India’s government has rejected a new World Health Organization report that says the country’s death toll from COVID-19 is about 10 times higher than the official count, and the highest in the world.
How many lives were lost in India due to the pandemic has been a hotly contested subject. The study by WHO puts India’s COVID-19 death toll at 4.7 million through the end of 2021, while the government’s tally puts the number at 481,000.
Other studies, including one by the medical journal Lancet, released last month, have said that India’s fatalities have been undercounted. They estimated the death toll at six to seven times higher than the official number.
The WHO’s estimate includes people who died either directly from COVID-19 or indirectly through the pandemic’s wider impact on health systems.
But the government has slammed the methodology used and said that the WHO has published the excess mortality estimates “without adequately addressing India’s concerns” or taking into account “authentic” data submitted by India.
The health and family welfare ministry said in a statement that the country’s size, diversity and population of 1.3 billion meant the ‘one size fits all’ approach and model used by the United Nations body may not be applicable to India.
Experts however say the study should be taken seriously because the WHO numbers are more or less in line with independent estimates of undercounting in India.
“The modelling systems used for these studies are fairly standard and if the Indian government had a rebuttal, they should provide their argument for rejecting them,” says Gautam Menon, professor of Biology and Physics at India’s Ashoka University and a mathematical modelling expert. “They have not been very specific but only said that the country’s mechanisms for recording deaths are very good.”
Others point out that even recent data made public by the Indian government suggests a higher death toll compared to official numbers. This week the government released data showing 8.1 million excess deaths in 2020 — that is 6% higher or about half a million more deaths compared to the previous year. In 2020, India counted 149,000 deaths due to COVID-19.
Excess deaths are a measure of how many more people died than expected compared with previous years.

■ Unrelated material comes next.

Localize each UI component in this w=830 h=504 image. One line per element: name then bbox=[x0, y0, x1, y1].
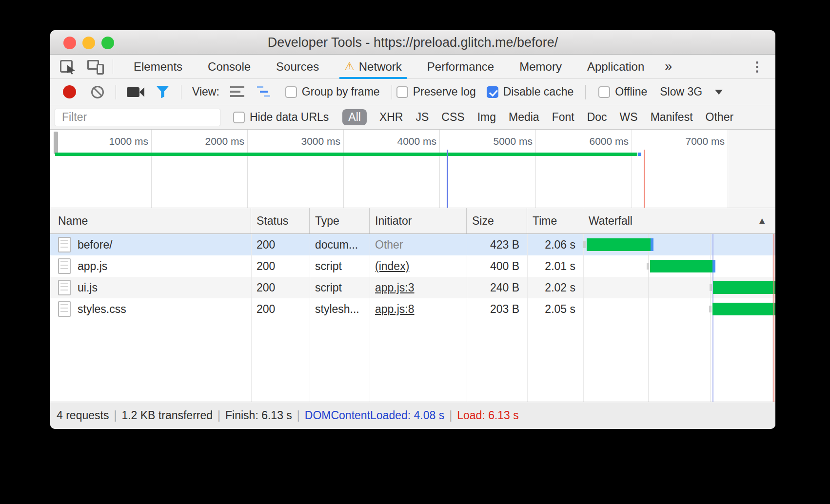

The government has however said the higher numbers of deaths in 2020 could not be attributed to the pandemic. “There is a public narrative in the media, based on various modelling estimates, that India’s COVID-19 deaths are many times the reported figure – that’s not the case in reality,” V.K. Paul, a top health official spearheading India’s fight against the pandemic, told state television. He said modelling can lead to “overestimation, absurd estimation.”
Indian health officials have consistently maintained that the country’s total infections and death toll as a proportion of its massive population were lower than those in many countries, including developed nations and said that this underlined the country’s success in battling the pandemic.
But experts underline the need to estimate accurate numbers.
“I don’t know why they are so exceptionally stubborn and are digging their heels in on the question of deaths due to the pandemic,” says Prabhat Jha, director of the Centre for Global Health Research in Toronto, and a member of the expert working group supporting the WHO’s excess death calculation. “Every government does not want bad news. But India has done very well in areas such as its vaccination program. Accurate mortality data would only help judge how this program has helped reduce mortality.”
Through April 2022, India has reported 524,000 COVID-19 deaths and 43 million infections — the highest numbers after the United States and Brazil.
India is not the only country where the death toll was underestimated, according to the WHO report. It says countries such as Indonesia and Egypt had the same problem.
“There is information that was collated from government data itself of a large number of excess deaths particularly during the deadly Delta [variant] wave last year,” points out Menon. “This suggests there may have been similar undercounting throughout the pandemic.”
As the health system in many parts of the country buckled during the Delta wave, there had been reports of mass cremations as crematoriums overflowed with COVID victims and bodies washing up in the Ganges River, which local media reports said could be people who died after getting the virus.
Menon however cautions that there could be a margin of error in the studies on India’s death toll – he estimates the number may have been closer to 3 million.
Experts point out that India’s issue with counting deaths from COVID-19 is partly rooted in a longstanding problem – the cause of many of the deaths in India is often not accurately classified. For example, a death caused by respiratory problems after contracting the infection may not be attributed to the virus.
Two-thirds of the more than 1.3 billion people live in villages where there are few hospitals and health systems are inadequate.
But proper mortality data, say experts, would only help in framing policies to improve health care systems.
“Counting the dead due to the pandemic would help the living. It’s a social responsibility to know where we are going with this health crisis,” says Jha. “Why should we battle COVID blindfolded?”